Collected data
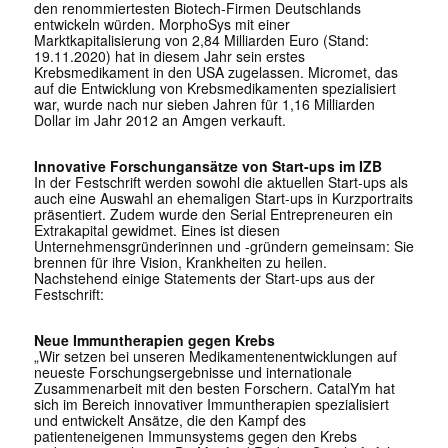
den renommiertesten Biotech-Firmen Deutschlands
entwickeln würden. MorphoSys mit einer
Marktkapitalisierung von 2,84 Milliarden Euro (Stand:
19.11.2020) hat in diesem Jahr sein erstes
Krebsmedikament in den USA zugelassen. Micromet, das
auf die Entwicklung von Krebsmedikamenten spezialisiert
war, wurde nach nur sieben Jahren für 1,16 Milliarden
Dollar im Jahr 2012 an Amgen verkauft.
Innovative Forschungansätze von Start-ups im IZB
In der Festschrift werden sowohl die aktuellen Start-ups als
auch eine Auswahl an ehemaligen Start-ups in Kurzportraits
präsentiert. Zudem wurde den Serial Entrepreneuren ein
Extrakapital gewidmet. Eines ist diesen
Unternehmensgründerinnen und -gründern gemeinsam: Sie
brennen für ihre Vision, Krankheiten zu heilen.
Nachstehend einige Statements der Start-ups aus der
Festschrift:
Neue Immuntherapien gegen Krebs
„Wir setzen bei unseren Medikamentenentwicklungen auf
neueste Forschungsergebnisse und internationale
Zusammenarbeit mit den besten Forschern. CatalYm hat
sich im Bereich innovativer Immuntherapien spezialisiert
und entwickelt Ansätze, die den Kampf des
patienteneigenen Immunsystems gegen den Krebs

...

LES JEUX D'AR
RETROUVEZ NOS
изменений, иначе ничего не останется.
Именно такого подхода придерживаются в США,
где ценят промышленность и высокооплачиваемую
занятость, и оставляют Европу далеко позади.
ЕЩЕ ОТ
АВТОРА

==

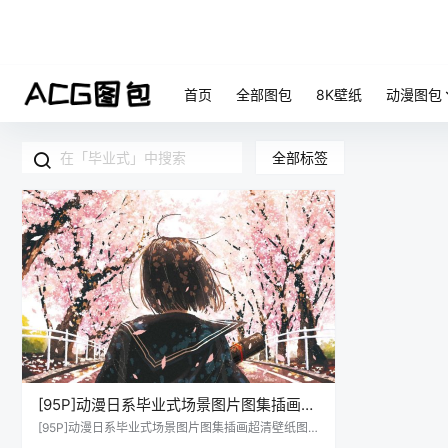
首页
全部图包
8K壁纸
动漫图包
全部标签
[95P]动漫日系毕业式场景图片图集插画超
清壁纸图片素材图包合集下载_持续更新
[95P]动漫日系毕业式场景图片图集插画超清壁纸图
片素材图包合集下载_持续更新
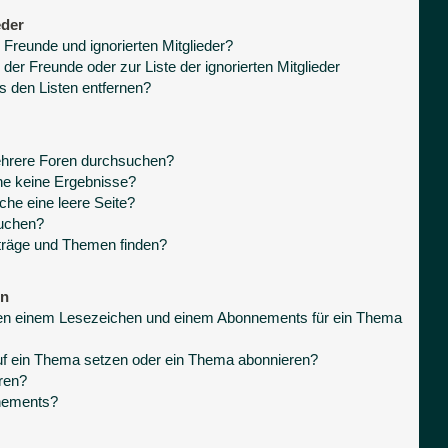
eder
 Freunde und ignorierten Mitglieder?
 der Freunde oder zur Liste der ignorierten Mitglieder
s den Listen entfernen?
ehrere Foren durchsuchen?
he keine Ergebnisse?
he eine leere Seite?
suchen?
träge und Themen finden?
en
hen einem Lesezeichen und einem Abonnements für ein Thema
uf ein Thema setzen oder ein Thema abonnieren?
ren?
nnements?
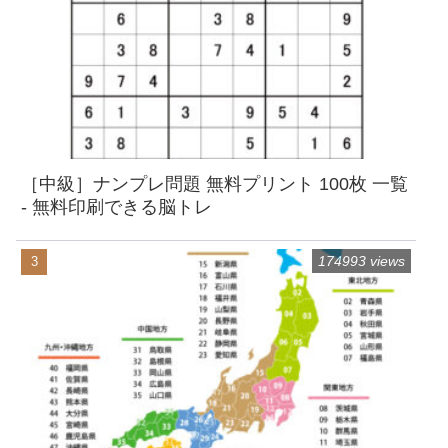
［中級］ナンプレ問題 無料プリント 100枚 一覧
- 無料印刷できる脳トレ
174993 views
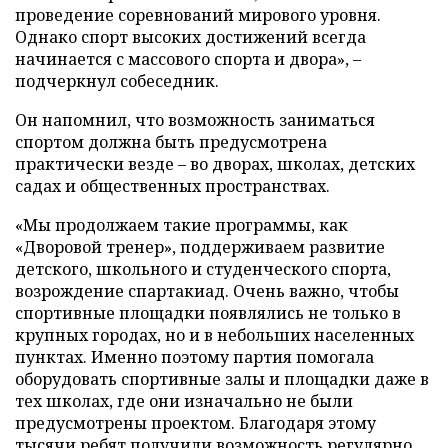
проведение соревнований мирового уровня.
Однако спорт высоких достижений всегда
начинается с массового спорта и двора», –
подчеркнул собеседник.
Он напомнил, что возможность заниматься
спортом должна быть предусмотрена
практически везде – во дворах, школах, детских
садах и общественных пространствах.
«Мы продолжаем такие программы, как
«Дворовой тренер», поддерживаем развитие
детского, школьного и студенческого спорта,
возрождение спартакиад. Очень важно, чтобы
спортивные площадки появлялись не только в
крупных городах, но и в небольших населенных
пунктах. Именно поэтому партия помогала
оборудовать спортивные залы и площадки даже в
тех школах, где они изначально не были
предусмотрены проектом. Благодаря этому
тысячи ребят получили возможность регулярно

● **What to work on**
From the records above, print only the lines between the one holding "entwickeln würden. MorphoSys mit einer" and the one holding "Innovative Forschungansätze von", inclusive, exactly as they stand.

● **Reply**
entwickeln würden. MorphoSys mit einer
Marktkapitalisierung von 2,84 Milliarden Euro (Stand:
19.11.2020) hat in diesem Jahr sein erstes
Krebsmedikament in den USA zugelassen. Micromet, das
auf die Entwicklung von Krebsmedikamenten spezialisiert
war, wurde nach nur sieben Jahren für 1,16 Milliarden
Dollar im Jahr 2012 an Amgen verkauft.
Innovative Forschungansätze von Start-ups im IZB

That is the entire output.